Im Zuge des Nachhaltigkeitsgedankens, des Umweltschutzes und nicht zuletzt durch gesetzliche Vorgaben rückten Naturfasern seit einigen Jahren wieder merklich stärker in den Fokus der Industrie, wobei die Naturfaserarten Baumwolle, Jute, Hanf und Flachs heutzutage die meistverarbeiteten Fasern darstellen. So wurden im Jahr 2013 rund 30 Millionen Tonnen Naturfasern hergestellt. Dabei entfiel auf Baumwolle mit 79% der größte Anteil, gefolgt von der Fasergruppe Flachs, Hanf, Jute und Ramie, die zusammen 13% des Gesamtvolumens ausmachten. An dritter Stelle stand Wolle mit 4%.
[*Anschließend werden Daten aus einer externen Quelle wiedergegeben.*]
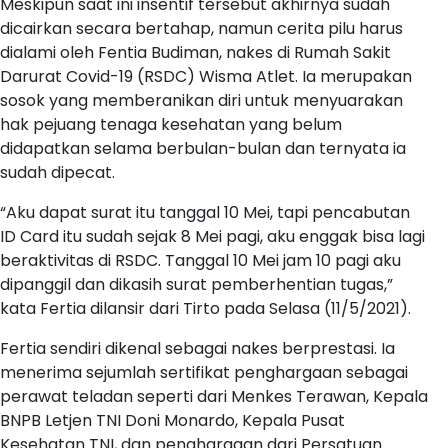
Meskipun saat ini insentif tersebut akhirnya sudah
dicairkan secara bertahap, namun cerita pilu harus
dialami oleh Fentia Budiman, nakes di Rumah Sakit
Darurat Covid-19 (RSDC) Wisma Atlet. Ia merupakan
sosok yang memberanikan diri untuk menyuarakan
hak pejuang tenaga kesehatan yang belum
didapatkan selama berbulan-bulan dan ternyata ia
sudah dipecat.
“Aku dapat surat itu tanggal 10 Mei, tapi pencabutan
ID Card itu sudah sejak 8 Mei pagi, aku enggak bisa lagi
beraktivitas di RSDC. Tanggal 10 Mei jam 10 pagi aku
dipanggil dan dikasih surat pemberhentian tugas,”
kata Fertia dilansir dari Tirto pada Selasa (11/5/2021).
Fertia sendiri dikenal sebagai nakes berprestasi. Ia
menerima sejumlah sertifikat penghargaan sebagai
perawat teladan seperti dari Menkes Terawan, Kepala
BNPB Letjen TNI Doni Monardo, Kepala Pusat
Kesehatan TNI, dan penghargaan dari Persatuan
Organisch oder anorganisch – die Bandbreite ist groß

Allgemein werden all jene Textilfasern und Faserwerkstoffe als Naturfasern bezeichnet, die ohne chemische Veränderungen aus pflanzlichem und tierischem Material gewonnen und leicht in textile Stoffe überführt werden können. Nicht als Naturfasern, sondern als Regeneratfasern werden die Arten Bambusviskose und Lyocell geführt. Auch Holzfasern werden generell als eigene Werkstoffgruppe betrachtet.
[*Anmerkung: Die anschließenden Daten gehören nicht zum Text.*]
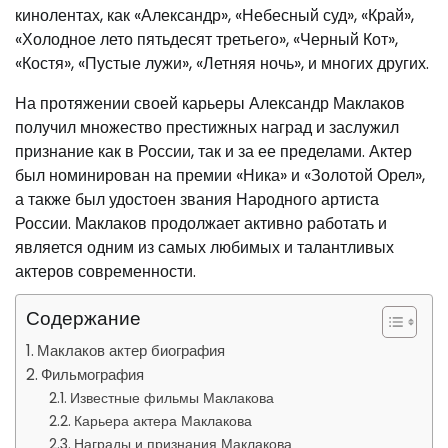
кинолентах, как «Александр», «Небесный суд», «Край»,
«Холодное лето пятьдесят третьего», «Черный Кот»,
«Костя», «Пустые лужи», «Летняя ночь», и многих других.
На протяжении своей карьеры Александр Маклаков
получил множество престижных наград и заслужил
признание как в России, так и за ее пределами. Актер
был номинирован на премии «Ника» и «Золотой Орел»,
а также был удостоен звания Народного артиста
России. Маклаков продолжает активно работать и
является одним из самых любимых и талантливых
актеров современности.
Содержание
Маклаков актер биография
Фильмография
Известные фильмы Маклакова
Карьера актера Маклакова
Награды и признания Маклакова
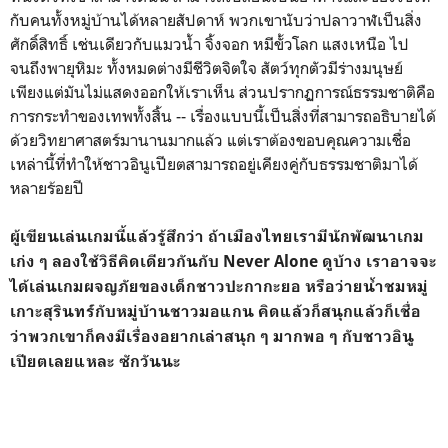
กับคนทั้งหมู่บ้านได้หลายสัปดาห์ พวกเขานับว่าปลาวาฬเป็นสิ่ง
ศักดิ์สิทธิ์ เช่นเดียวกับแมวน้ำ จิ้งจอก หมีขั้วโลก แสงเหนือ ไป
จนถึงพายุหิมะ ทั้งหมดต่างมีชีวิตจิตใจ สัตว์ทุกตัวมีร่างมนุษย์
เพียงแต่มันไม่แสดงออกให้เราเห็น ส่วนปรากฏการณ์ธรรมชาติคือ
การกระทำของเทพทั้งสิ้น -- เรื่องแบบนี้เป็นสิ่งที่สามารถอธิบายได้
ด้วยวิทยาศาสตร์มานานมากแล้ว แต่เราต้องขอบคุณความเชื่อ
เหล่านี้ที่ทำให้ชาวอินูเปียตสามารถอยู่เคียงคู่กับธรรมชาติมาได้
หลายร้อยปี
ผู้เขียนเล่นเกมนี้แล้วรู้สึกว่า ถ้าเมืองไทยเรามีนักพัฒนาเกม
เก่ง ๆ ลองใช้วิธีคิดเดียวกันกับ Never Alone ดูบ้าง เราอาจจะ
ได้เล่นเกมผจญภัยของเด็กชาวปะกากะยอ หรือว่ายน้ำชมหมู่
เกาะสุรินทร์กับหมู่บ้านชาวมอแกน คิดแล้วก็สนุกแล้วก็เชื่อ
ว่าพวกเขาก็คงมีเรื่องอยากเล่าสนุก ๆ มากพอ ๆ กับชาวอินู
เปียตเลยแหละ ซักวันนะ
Folgende Aufteilung lässt sich für Naturfasern vornehmen:

  • Organisch

    Pflanzlich

    • Samenfasern
      • Baumwolle
      • Kapok
    • Bastfasern
    • Stängelfasern
      • Leinen/Flachs
      • Hanf
      • Breessel
      • Kenaf
      • Jute
    • Blattfasern
      • Sisal
      • Ananas
      • Manila
      • Alfagras
    • Fruchtfasern
      • Kokos

    Tierisch

    • Wolle/Haare
      • Lama
      • Alpaka
      • Kaschmir
      • Kamel
      • Rosshaar
      • Angora
      • Wolle
      • Kanin
      • Schafwolle
    • Seide
      • Maulbeere
      • Tussah
      • Muschel
      • Schappe
      • Bourette
      • Cuit
      • Souple
      • Anaphe
      • Ecrú

  • Anorganisch

    Mineralisch

    • Stein
    • Asbest

    Glasig

    • Basalt

Naturfasern können auch entsprechend ihrer Verarbeitbarkeit vereinfacht in Hartfasern und Weichfasern unterschieden werden:

  • Hartfasern (Sisal, Kokos)
  • Weichfasern (Baumwolle, Hanf, Flachs, Jute)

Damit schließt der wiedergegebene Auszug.